I purchased kayak used and that is similar to the mount that I have. The guy used a round wide black hose and glued the perimeter to the bottom of the kayak. I have to pour water in the hose every time. I was trying to get away from that because I have to drain the water out after each use. I guess I should probably leave it like it is. Thanks for your reply!!!


----------



## narfpoit (Jun 16, 2004)

with mine using the foam there is pretty much only enough space for the transducer and a tiny bit of water so I never worry about taking it out when I am done. I can see where an oval transducer in a round hose might require a lot more water. The other option since you already have the hose in place is Vaseline. If you microwave it will will become a liquid and you can pour it in the hose and then hold your transducer in it until it sets. that would eliminate any bubbles and you wouldn't need to drain it after each use. My only concern would be if left in the sun for extended periods it could soften up and allow it to come loose.


----------



## surfnsam (Apr 28, 2008)

i use 100% clear silicone, it is flexible and easier to remove than marine goop, but if it pops off just add more silicone and clean the area again. some guys went to the sponge and vaseline mount where you adhere the sponge and add vaseline then put the transducer in it, might try that the next the mine pops off.


----------



## RAYTOGS (May 8, 2010)

I have the tarpon 140 and i cut out a small square of heavy foam and fastened that to the inside of the hull with lexel adhesive found at ace hardware for 8 bucks. After it set up good (couple days) , i filled the block up about 1/2 way with some more lexel adhesive and positioned the transducer in it making sure it was snug to the hull.

I have tried goop and 2 part epoxies, but the lexel does a better job and will hold longer.


Darren


----------



## husker1 (Nov 17, 2009)

I am new to kayaking and don't post much but I do plan to post more. I mounted my transducer with electricians puddy. and it works great. you can buy a small brick of this at home depot or lowes, about 2 dollars. just roll it in a ball and set the ball in yak and press your trans. into ball. it none hardening so it flexes and sticks well.


----------



## AtlantaKing (Jul 7, 2002)

I'm a Goop man, myself. It's useful for so many things kayaking related so I always have some on hand. There's a trick to it for installing transducers, though. I find that it's best to mount it on the hottest day you can find. The reason for this is that Goop is an adhesive that dries by solvent evaporation. The bubbles are formed because they are evaporating, but don't escape because the Goop has firmed up. The heat on a hot day speeds up the solvent evaporation out of the Goop since it greatly softens up the Goop. 

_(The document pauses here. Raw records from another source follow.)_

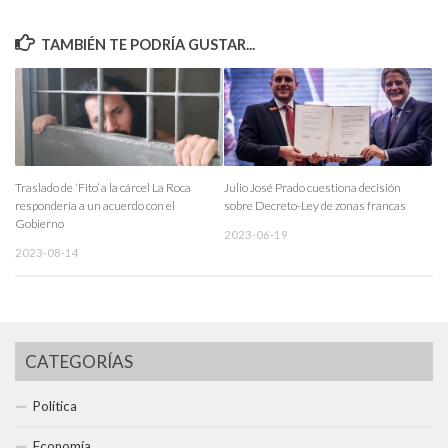
TAMBIÉN TE PODRÍA GUSTAR...
Traslado de ‘Fito’ a la cárcel La Roca
Julio José Prado cuestiona decisión
respondería a un acuerdo con el
sobre Decreto-Ley de zonas francas
Gobierno
2023-06-19
2023-08-14
CATEGORÍAS
Política
Economía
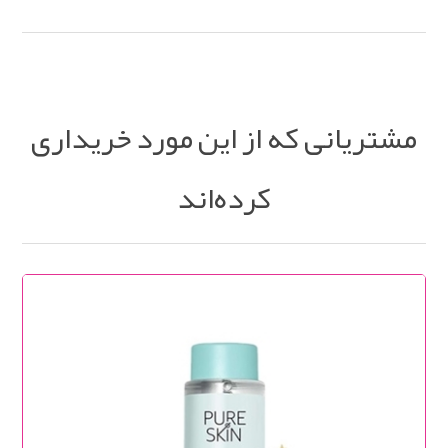
مشتریانی که از این مورد خریداری
کرده‌اند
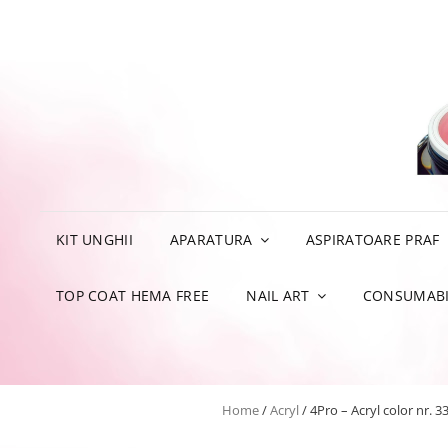
KIT UNGHII
APARATURA
ASPIRATOARE PRAF
TOP COAT HEMA FREE
NAIL ART
CONSUMABI
Home
/
Acryl
/ 4Pro – Acryl color nr. 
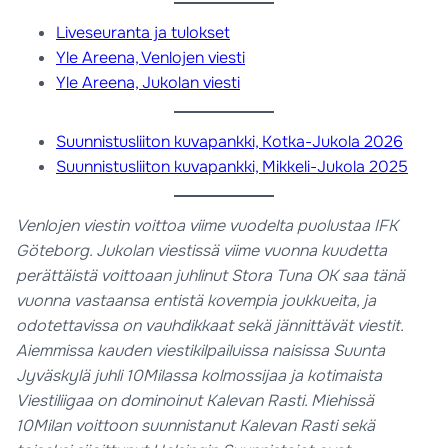
Liveseuranta ja tulokset
Yle Areena, Venlojen viesti
Yle Areena, Jukolan viesti
Suunnistusliiton kuvapankki, Kotka-Jukola 2026
Suunnistusliiton kuvapankki, Mikkeli-Jukola 2025
Venlojen viestin voittoa viime vuodelta puolustaa IFK
Göteborg. Jukolan viestissä viime vuonna kuudetta
perättäistä voittoaan juhlinut Stora Tuna OK saa tänä
vuonna vastaansa entistä kovempia joukkueita, ja
odotettavissa on vauhdikkaat sekä jännittävät viestit.
Aiemmissa kauden viestikilpailuissa naisissa Suunta
Jyväskylä juhli 10Milassa kolmossijaa ja kotimaista
Viestiliigaa on dominoinut Kalevan Rasti. Miehissä
10Milan voittoon suunnistanut Kalevan Rasti sekä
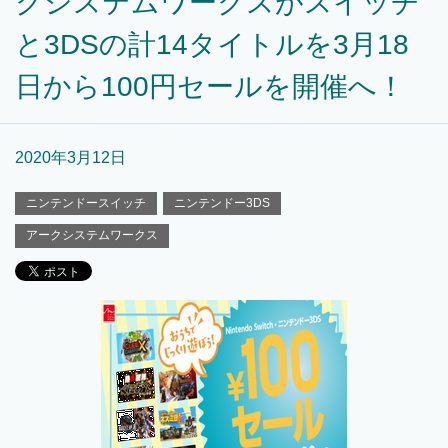
クシステムワークスがスイッチ
と3DSの計14タイトルを3月18
日から100円セールを開催へ！
2020年3月12日
ニンテンドースイッチ
ニンテンドー3DS
アークシステムワークス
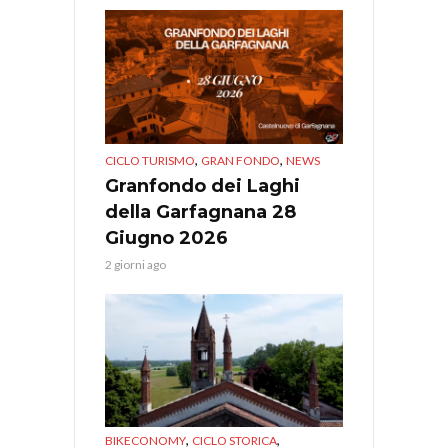
,
,
CICLO TURISMO
GRAN FONDO
NEWS
Granfondo dei Laghi
della Garfagnana 28
Giugno 2026
2 giorni ago
,
,
BIKECONOMY
CICLO STORICA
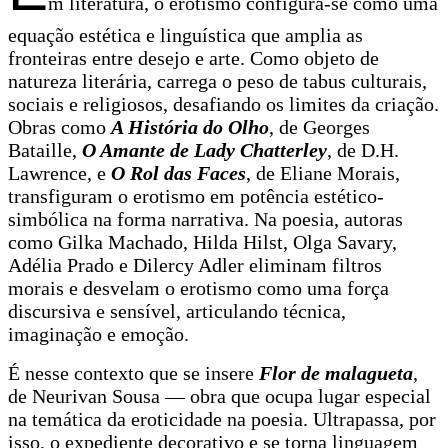
m literatura, o erotismo configura-se como uma
equação estética e linguística que amplia as
fronteiras entre desejo e arte. Como objeto de
natureza literária, carrega o peso de tabus culturais,
sociais e religiosos, desafiando os limites da criação.
Obras como
A História do Olho
, de Georges
Bataille,
O Amante de Lady Chatterley
, de D.H.
Lawrence, e
O Rol das Faces
, de Eliane Morais,
transfiguram o erotismo em potência estético-
simbólica na forma narrativa. Na poesia, autoras
como Gilka Machado, Hilda Hilst, Olga Savary,
Adélia Prado e Dilercy Adler eliminam filtros
morais e desvelam o erotismo como uma força
discursiva e sensível, articulando técnica,
imaginação e emoção.
É nesse contexto que se insere
Flor de malagueta
,
de Neurivan Sousa — obra que ocupa lugar especial
na temática da eroticidade na poesia. Ultrapassa, por
isso, o expediente decorativo e se torna linguagem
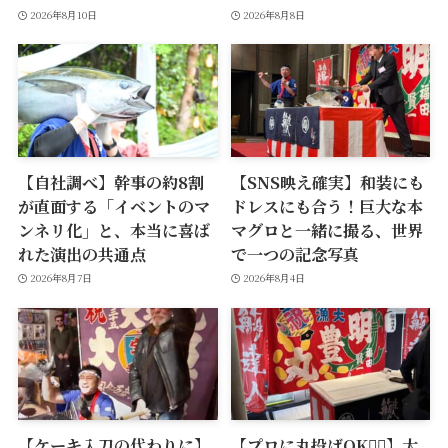
2026年8月10日
2026年8月8日
【自社調べ】幹事の約8割
【SNS映え確実】和装にも
が直面する「イベントのマ
ドレスにも合う！巨大な本
ンネリ化」と、本当に喜ば
マグロと一緒に撮る、世界
れた演出の共通点
で一つの記念写真
2026年8月7日
2026年8月4日
【ケーキ入刀の代わりに】
【プロに丸投げOK🙆‍♂️】大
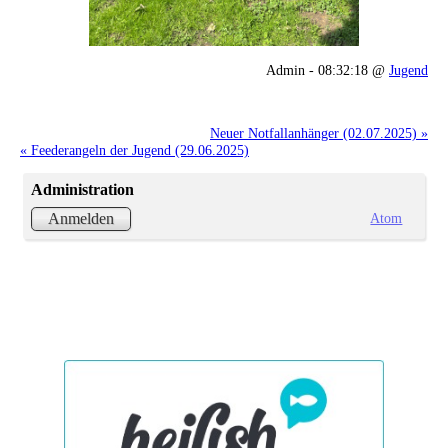
Admin - 08:32:18 @
Jugend
Neuer Notfallanhänger (02.07.2025) »
« Feederangeln der Jugend (29.06.2025)
Administration
Atom
Anmelden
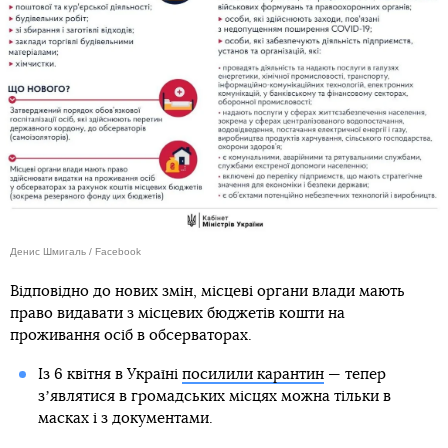
Денис Шмигаль / Facebook
Відповідно до нових змін, місцеві органи влади мають
право видавати з місцевих бюджетів кошти на
проживання осіб в обсерваторах.
Із 6 квітня в Україні
посилили карантин
— тепер
зʼявлятися в громадських місцях можна тільки в
масках і з документами.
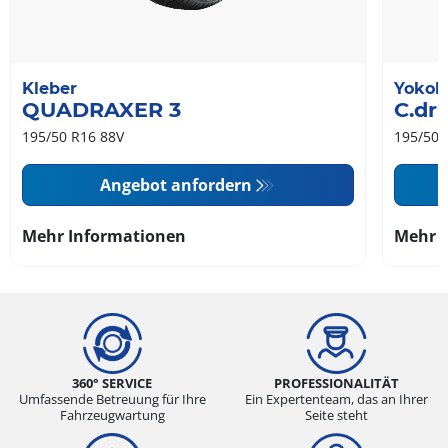
Kleber
Yoko
QUADRAXER 3
C.dr
195/50 R16 88V
195/50 
Angebot anfordern
Mehr Informationen
Mehr 
360° SERVICE
PROFESSIONALITÄT
Umfassende Betreuung für Ihre
Ein Expertenteam, das an Ihrer
Fahrzeugwartung
Seite steht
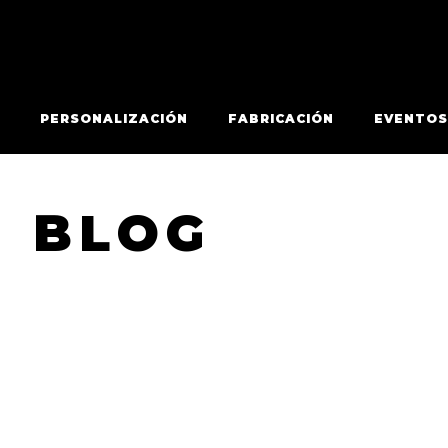
PERSONALIZACIÓN
FABRICACIÓN
EVENTOS
BLOG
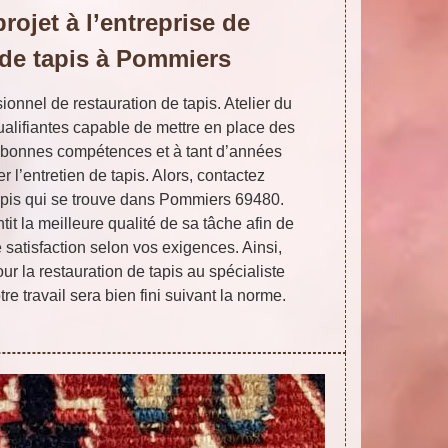
rojet à l’entreprise de
 de tapis à Pommiers
ionnel de restauration de tapis. Atelier du
alifiantes capable de mettre en place des
 bonnes compétences et à tant d’années
r l’entretien de tapis. Alors, contactez
apis qui se trouve dans Pommiers 69480.
tit la meilleure qualité de sa tâche afin de
atisfaction selon vos exigences. Ainsi,
ur la restauration de tapis au spécialiste
re travail sera bien fini suivant la norme.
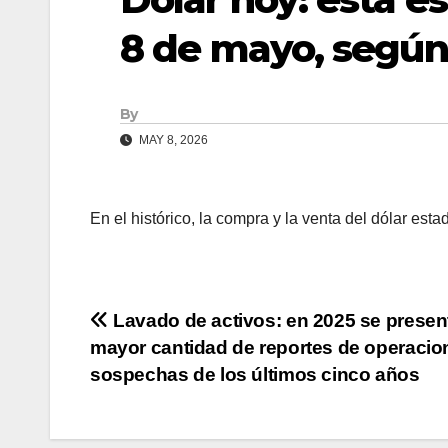
8 de mayo, según
By
MAY 8, 2026
En el histórico, la compra y la venta del dólar
Navegación
Lavado de activos: en 2025 se present
mayor cantidad de reportes de operacio
de
sospechas de los últimos cinco años
entradas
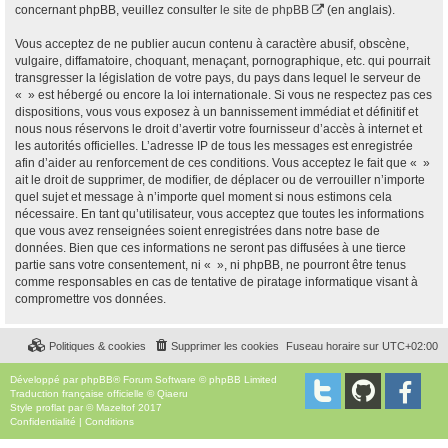
concernant phpBB, veuillez consulter
le site de phpBB
(en anglais).
Vous acceptez de ne publier aucun contenu à caractère abusif, obscène,
vulgaire, diffamatoire, choquant, menaçant, pornographique, etc. qui pourrait
transgresser la législation de votre pays, du pays dans lequel le serveur de
« » est hébergé ou encore la loi internationale. Si vous ne respectez pas ces
dispositions, vous vous exposez à un bannissement immédiat et définitif et
nous nous réservons le droit d’avertir votre fournisseur d’accès à internet et
les autorités officielles. L’adresse IP de tous les messages est enregistrée
afin d’aider au renforcement de ces conditions. Vous acceptez le fait que « »
ait le droit de supprimer, de modifier, de déplacer ou de verrouiller n’importe
quel sujet et message à n’importe quel moment si nous estimons cela
nécessaire. En tant qu’utilisateur, vous acceptez que toutes les informations
que vous avez renseignées soient enregistrées dans notre base de
données. Bien que ces informations ne seront pas diffusées à une tierce
partie sans votre consentement, ni « », ni phpBB, ne pourront être tenus
comme responsables en cas de tentative de piratage informatique visant à
compromettre vos données.
Politiques & cookies
Supprimer les cookies
Fuseau horaire sur
UTC+02:00
Développé par
phpBB
® Forum Software © phpBB Limited
Traduction française officielle
©
Qiaeru
Style
proflat
par ©
Mazeltof
2017
Confidentialité
|
Conditions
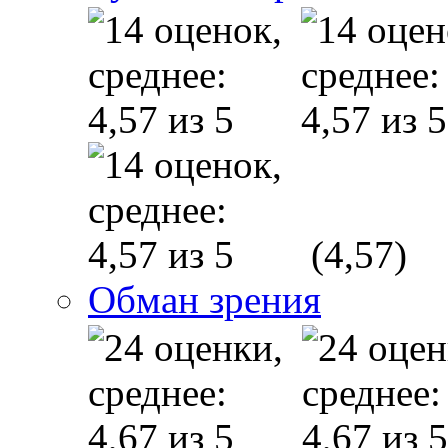
(4,57)
Обман зрения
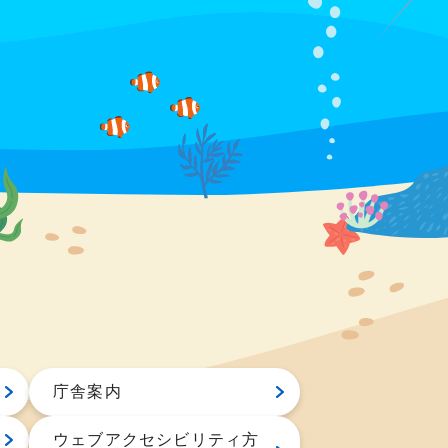
庁舎案内
ウェブアクセシビリティ方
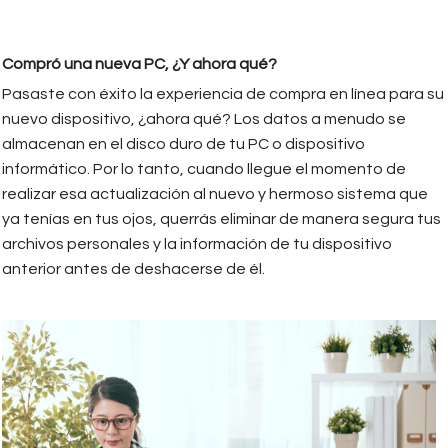
Compró una nueva PC, ¿Y ahora qué?
Pasaste con éxito la experiencia de compra en línea para su
nuevo dispositivo, ¿ahora qué? Los datos a menudo se
almacenan en el disco duro de tu PC o dispositivo
informático. Por lo tanto, cuando llegue el momento de
realizar esa actualización al nuevo y hermoso sistema que
ya tenías en tus ojos, querrás eliminar de manera segura tus
archivos personales y la información de tu dispositivo
anterior antes de deshacerse de él.
consejos_tecnologia.jpeg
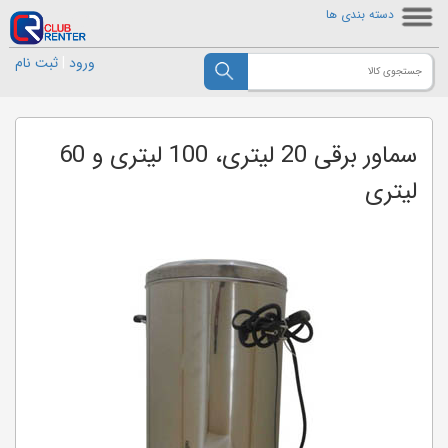
دسته بندی ها
ورود
|
ثبت نام
سماور برقی 20 لیتری، 100 لیتری و 60
لیتری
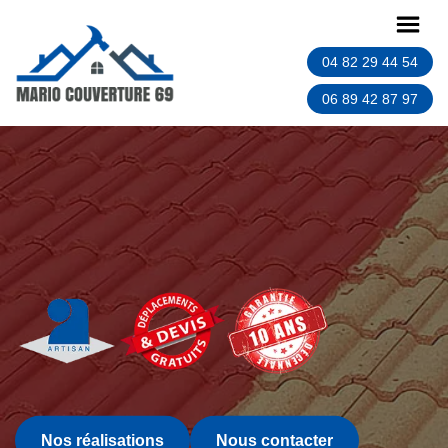
04 82 29 44 54
06 89 42 87 97
Nos réalisations
Nous contacter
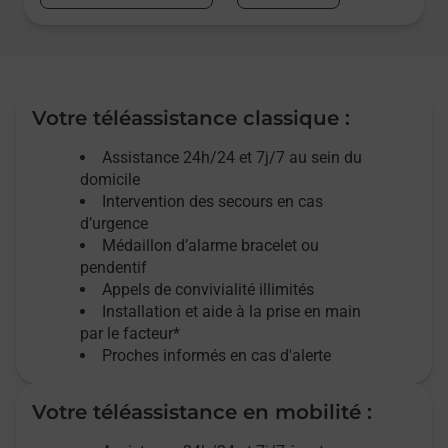
Votre téléassistance classique :
Assistance 24h/24 et 7j/7
au sein du
domicile
Intervention des
secours
en cas
d’urgence
Médaillon d’alarme
bracelet ou
pendentif
Appels de convivialité
illimités
Installation et aide à la prise en main
par le facteur*
Proches informés en cas d'alerte
Votre téléassistance en mobilité :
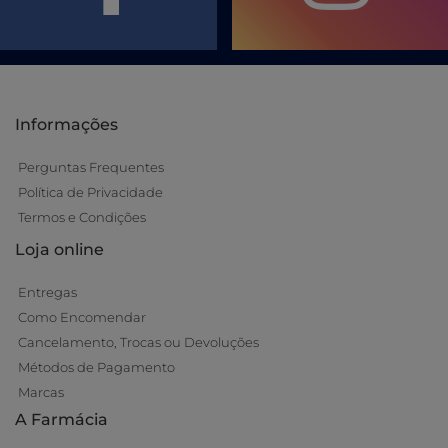
Informações
Perguntas Frequentes
Política de Privacidade
Termos e Condições
Loja online
Entregas
Como Encomendar
Cancelamento, Trocas ou Devoluções
Métodos de Pagamento
Marcas
A Farmácia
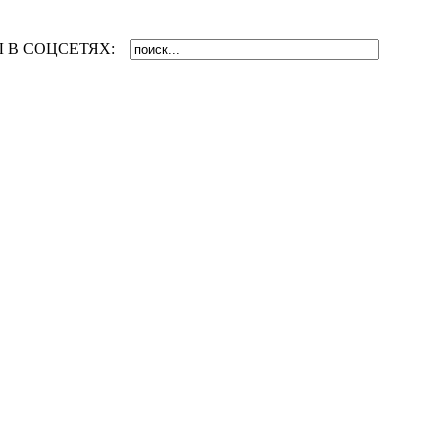
 В СОЦСЕТЯХ:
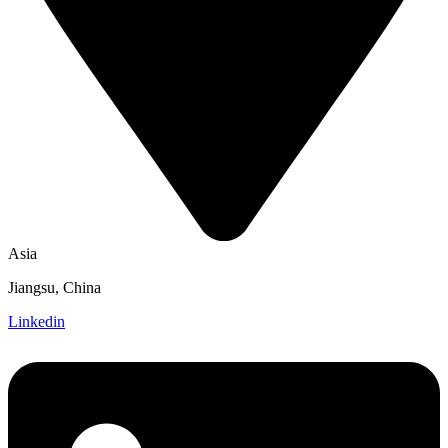
Asia
Jiangsu, China
Linkedin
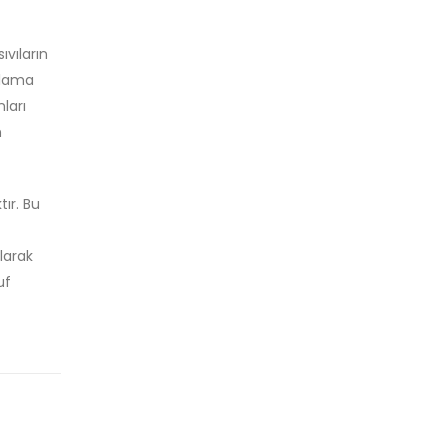
ıvıların
atlama
ları
n
ır. Bu
larak
uf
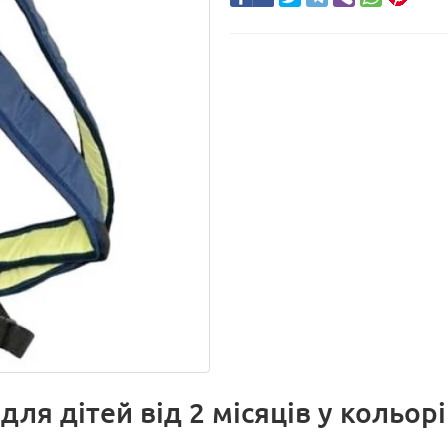
ля дітей від 2 місяців у кольор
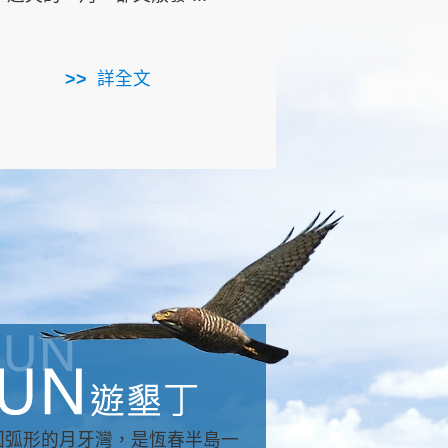
用，造就了龍坑全區的崩
...
詳全文
詳全文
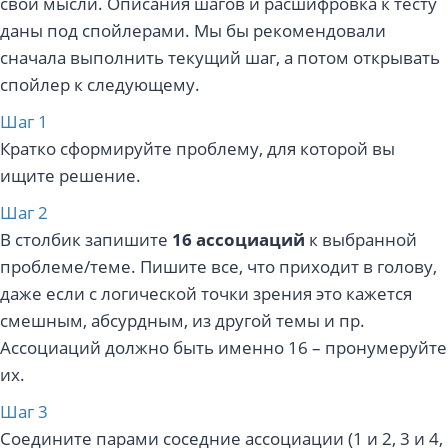
свои мысли. Описания шагов и расшифровка к тесту
даны под спойлерами. Мы бы рекомендовали
сначала выполнить текущий шаг, а потом открывать
спойлер к следующему.
Шаг 1
Кратко сформируйте проблему, для которой вы
ищите решение.
Шаг 2
В столбик запишите
16 ассоциаций
к выбранной
проблеме/теме. Пишите все, что приходит в голову,
даже если с логической точки зрения это кажется
смешным, абсурдным, из другой темы и пр.
Ассоциаций должно быть именно 16 – пронумеруйте
их.
Шаг 3
Соедините парами соседние ассоциации (1 и 2, 3 и 4,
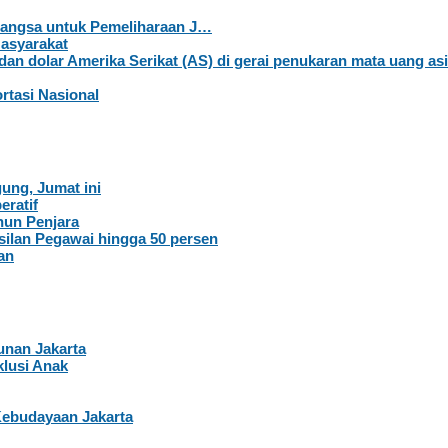
–Langsa untuk Pemeliharaan J…
Masyarakat
rtasi Nasional
ung, Jumat ini
eratif
hun Penjara
ilan Pegawai hingga 50 persen
an
nan Jakarta
lusi Anak
Kebudayaan Jakarta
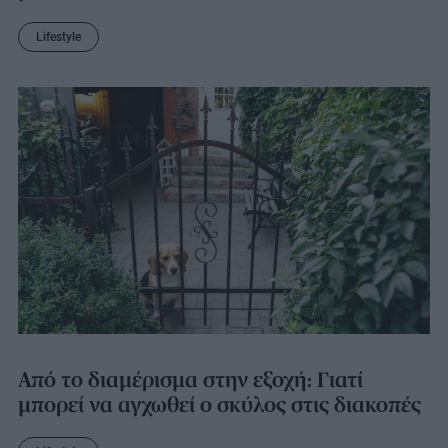
Lifestyle
Από το διαμέρισμα στην εξοχή: Γιατί
μπορεί να αγχωθεί ο σκύλος στις διακοπές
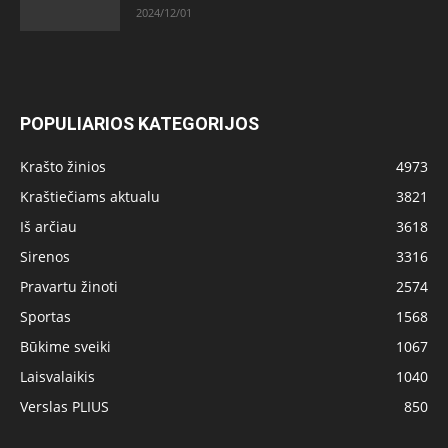
2024/12/01
POPULIARIOS KATEGORIJOS
Krašto žinios
4973
Kraštiečiams aktualu
3821
Iš arčiau
3618
Sirenos
3316
Pravartu žinoti
2574
Sportas
1568
Būkime sveiki
1067
Laisvalaikis
1040
Verslas PLIUS
850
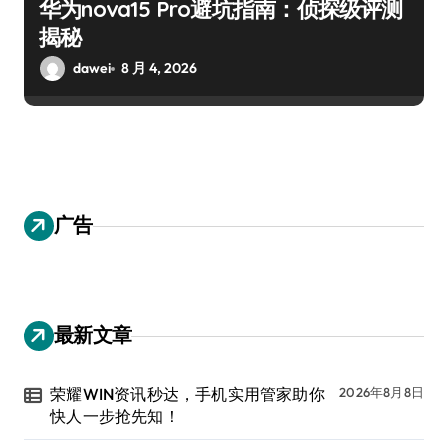
华为nova15 Pro避坑指南：侦探级评测
揭秘
dawei
8 月 4, 2026
广告
最新文章
荣耀WIN资讯秒达，手机实用管家助你
2026年8月8日
快人一步抢先知！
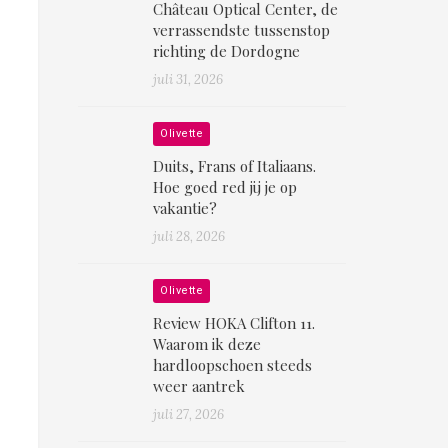
Château Optical Center, de
verrassendste tussenstop
richting de Dordogne
juli 31, 2026
Olivette
Duits, Frans of Italiaans.
Hoe goed red jij je op
vakantie?
juli 28, 2026
Olivette
Review HOKA Clifton 11.
Waarom ik deze
hardloopschoen steeds
weer aantrek
juli 27, 2026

Also, there's no need for a huge mound of Goop, and in fact, it can actually be detrimental to the installation. Squeeze out enough smoothly to form a thin layer about the size of the transducer, and then in one motion, firmly push the transducer down into it while giving it a slight twist. Two strips of duct tape to hold it down while it dries and you're GTG.


----------



## Ben K. (Jun 21, 2010)

Lexel is available at Taylors doit centers. Cut the tip of the tube far from the end so the hole is pretty big, then squeeze one big continious blob keeping the tip down. This keeps the air bubbles out. Mash your ducer into the center of the blob. Let it cure for a few days with a hatch open. This is the technique I used several years ago with no problems yet.


----------